:: Data ::
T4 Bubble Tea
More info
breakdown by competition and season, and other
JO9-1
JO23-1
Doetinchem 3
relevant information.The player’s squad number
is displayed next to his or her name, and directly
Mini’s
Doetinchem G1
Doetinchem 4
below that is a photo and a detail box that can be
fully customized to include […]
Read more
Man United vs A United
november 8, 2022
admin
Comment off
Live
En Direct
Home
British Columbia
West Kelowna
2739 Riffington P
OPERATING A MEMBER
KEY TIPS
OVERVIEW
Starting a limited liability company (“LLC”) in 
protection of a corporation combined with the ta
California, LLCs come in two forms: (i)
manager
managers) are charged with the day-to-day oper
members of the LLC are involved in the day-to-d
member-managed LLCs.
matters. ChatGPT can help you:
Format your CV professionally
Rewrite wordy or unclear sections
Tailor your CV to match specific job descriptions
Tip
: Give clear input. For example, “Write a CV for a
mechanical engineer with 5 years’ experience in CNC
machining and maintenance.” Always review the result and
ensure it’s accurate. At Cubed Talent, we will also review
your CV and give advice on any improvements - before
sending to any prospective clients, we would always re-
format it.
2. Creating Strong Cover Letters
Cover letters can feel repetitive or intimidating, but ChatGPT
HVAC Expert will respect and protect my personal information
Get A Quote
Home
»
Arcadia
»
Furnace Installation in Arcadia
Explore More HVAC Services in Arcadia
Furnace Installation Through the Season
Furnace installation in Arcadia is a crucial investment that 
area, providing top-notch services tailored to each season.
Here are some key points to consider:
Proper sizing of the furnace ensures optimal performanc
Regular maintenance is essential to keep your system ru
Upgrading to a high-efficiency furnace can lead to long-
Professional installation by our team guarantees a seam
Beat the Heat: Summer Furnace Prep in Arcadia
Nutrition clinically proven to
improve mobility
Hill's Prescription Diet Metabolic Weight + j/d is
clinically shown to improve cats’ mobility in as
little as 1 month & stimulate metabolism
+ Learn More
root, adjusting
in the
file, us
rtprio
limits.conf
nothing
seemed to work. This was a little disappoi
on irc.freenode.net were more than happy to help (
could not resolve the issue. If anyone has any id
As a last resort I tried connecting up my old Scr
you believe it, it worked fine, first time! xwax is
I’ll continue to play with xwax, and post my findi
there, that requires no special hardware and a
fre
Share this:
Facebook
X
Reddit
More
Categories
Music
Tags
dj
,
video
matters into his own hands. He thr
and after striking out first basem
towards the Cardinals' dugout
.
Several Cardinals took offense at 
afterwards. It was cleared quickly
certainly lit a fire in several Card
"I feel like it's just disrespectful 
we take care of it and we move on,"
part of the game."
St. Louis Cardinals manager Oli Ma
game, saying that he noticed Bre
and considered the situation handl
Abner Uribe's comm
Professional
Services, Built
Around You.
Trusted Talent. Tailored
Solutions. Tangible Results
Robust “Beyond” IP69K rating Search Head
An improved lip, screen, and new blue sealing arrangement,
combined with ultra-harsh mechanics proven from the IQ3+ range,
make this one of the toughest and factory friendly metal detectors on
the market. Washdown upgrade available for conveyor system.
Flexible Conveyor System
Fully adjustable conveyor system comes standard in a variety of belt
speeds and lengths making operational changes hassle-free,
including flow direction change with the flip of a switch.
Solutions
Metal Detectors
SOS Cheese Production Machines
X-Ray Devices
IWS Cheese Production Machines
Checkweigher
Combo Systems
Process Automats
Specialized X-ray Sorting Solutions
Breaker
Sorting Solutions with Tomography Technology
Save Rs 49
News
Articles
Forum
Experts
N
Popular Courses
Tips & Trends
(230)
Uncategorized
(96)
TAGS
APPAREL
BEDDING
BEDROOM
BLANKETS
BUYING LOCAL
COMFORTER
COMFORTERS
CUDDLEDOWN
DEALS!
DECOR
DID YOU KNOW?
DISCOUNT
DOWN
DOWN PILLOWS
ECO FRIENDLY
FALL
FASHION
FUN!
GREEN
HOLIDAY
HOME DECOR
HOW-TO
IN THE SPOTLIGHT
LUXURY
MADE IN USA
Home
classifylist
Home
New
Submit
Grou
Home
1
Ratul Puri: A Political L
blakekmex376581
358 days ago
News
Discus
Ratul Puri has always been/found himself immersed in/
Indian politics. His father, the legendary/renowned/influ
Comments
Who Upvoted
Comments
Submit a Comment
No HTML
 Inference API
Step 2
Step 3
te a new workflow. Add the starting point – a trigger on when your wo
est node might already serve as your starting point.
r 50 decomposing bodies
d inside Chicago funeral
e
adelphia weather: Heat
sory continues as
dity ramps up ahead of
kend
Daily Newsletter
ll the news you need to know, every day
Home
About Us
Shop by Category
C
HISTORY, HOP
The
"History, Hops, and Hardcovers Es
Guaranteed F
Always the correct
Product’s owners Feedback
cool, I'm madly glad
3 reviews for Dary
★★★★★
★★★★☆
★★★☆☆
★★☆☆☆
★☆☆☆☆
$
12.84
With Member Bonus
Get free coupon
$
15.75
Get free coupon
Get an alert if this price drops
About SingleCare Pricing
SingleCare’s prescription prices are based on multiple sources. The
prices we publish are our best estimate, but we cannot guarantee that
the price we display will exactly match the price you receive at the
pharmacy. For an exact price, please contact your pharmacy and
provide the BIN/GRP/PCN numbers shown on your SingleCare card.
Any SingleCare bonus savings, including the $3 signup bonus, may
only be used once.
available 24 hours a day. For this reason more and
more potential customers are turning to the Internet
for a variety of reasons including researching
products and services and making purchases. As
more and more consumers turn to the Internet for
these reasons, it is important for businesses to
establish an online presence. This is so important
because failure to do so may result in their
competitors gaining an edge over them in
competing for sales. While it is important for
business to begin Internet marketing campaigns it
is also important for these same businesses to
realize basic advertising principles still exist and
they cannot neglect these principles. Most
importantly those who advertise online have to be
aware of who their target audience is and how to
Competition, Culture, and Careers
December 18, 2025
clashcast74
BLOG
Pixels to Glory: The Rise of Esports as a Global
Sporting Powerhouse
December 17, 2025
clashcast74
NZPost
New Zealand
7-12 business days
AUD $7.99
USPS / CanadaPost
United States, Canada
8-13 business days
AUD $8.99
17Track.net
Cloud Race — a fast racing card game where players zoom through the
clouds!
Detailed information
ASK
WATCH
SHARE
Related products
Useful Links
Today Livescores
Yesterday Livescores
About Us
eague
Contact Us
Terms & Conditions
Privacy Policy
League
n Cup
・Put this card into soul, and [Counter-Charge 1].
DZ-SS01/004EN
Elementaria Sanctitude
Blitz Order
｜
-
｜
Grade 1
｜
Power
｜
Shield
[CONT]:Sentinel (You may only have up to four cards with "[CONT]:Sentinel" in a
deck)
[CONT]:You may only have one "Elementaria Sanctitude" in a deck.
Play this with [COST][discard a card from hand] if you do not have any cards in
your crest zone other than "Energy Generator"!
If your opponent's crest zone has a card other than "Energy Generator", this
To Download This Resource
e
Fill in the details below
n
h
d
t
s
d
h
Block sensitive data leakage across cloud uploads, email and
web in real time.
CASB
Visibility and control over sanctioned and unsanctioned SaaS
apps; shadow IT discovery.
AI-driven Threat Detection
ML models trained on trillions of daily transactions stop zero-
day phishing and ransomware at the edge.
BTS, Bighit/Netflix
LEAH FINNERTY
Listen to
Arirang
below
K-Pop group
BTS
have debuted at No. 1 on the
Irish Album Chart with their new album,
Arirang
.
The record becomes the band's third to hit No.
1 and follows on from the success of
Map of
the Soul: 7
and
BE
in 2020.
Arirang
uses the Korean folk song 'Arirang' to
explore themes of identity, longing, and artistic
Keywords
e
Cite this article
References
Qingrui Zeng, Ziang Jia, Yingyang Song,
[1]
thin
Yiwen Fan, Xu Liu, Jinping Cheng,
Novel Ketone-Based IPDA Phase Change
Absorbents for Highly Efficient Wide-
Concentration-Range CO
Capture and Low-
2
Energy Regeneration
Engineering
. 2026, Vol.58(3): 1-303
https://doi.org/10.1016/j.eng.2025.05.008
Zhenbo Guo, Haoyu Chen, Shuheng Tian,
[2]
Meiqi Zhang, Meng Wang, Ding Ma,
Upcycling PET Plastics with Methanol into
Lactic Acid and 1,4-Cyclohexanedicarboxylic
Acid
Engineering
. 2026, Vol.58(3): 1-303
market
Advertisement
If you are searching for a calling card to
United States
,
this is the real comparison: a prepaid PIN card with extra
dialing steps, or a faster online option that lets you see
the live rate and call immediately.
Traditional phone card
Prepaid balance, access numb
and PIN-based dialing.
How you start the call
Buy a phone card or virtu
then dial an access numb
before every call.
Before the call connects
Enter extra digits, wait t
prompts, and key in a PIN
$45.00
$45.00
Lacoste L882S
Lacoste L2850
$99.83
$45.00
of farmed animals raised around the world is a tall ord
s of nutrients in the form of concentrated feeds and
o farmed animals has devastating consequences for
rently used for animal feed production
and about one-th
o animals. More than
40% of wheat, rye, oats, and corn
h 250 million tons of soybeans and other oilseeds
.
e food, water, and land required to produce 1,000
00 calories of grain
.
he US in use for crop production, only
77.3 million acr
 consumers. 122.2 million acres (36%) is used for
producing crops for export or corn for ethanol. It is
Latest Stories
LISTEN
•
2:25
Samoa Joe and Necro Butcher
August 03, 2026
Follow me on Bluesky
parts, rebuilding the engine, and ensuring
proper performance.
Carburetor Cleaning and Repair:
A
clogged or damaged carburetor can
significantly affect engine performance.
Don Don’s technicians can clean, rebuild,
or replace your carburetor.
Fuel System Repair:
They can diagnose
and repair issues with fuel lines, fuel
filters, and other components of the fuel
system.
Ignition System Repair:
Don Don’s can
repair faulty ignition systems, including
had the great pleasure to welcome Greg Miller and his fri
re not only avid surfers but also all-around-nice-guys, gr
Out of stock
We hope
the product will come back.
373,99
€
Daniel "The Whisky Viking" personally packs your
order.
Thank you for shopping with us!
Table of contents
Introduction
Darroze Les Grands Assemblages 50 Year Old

:: What this task involves ::
From the listing above, the lines starting with the one that has "Who Upvoted" and running through the one that has "adelphia weather: Heat" should be copied exactly, ends included.

:: Solution ::
Who Upvoted
Comments
Submit a Comment
No HTML
 Inference API
Step 2
Step 3
te a new workflow. Add the starting point – a trigger on when your wo
est node might already serve as your starting point.
r 50 decomposing bodies
d inside Chicago funeral
e
adelphia weather: Heat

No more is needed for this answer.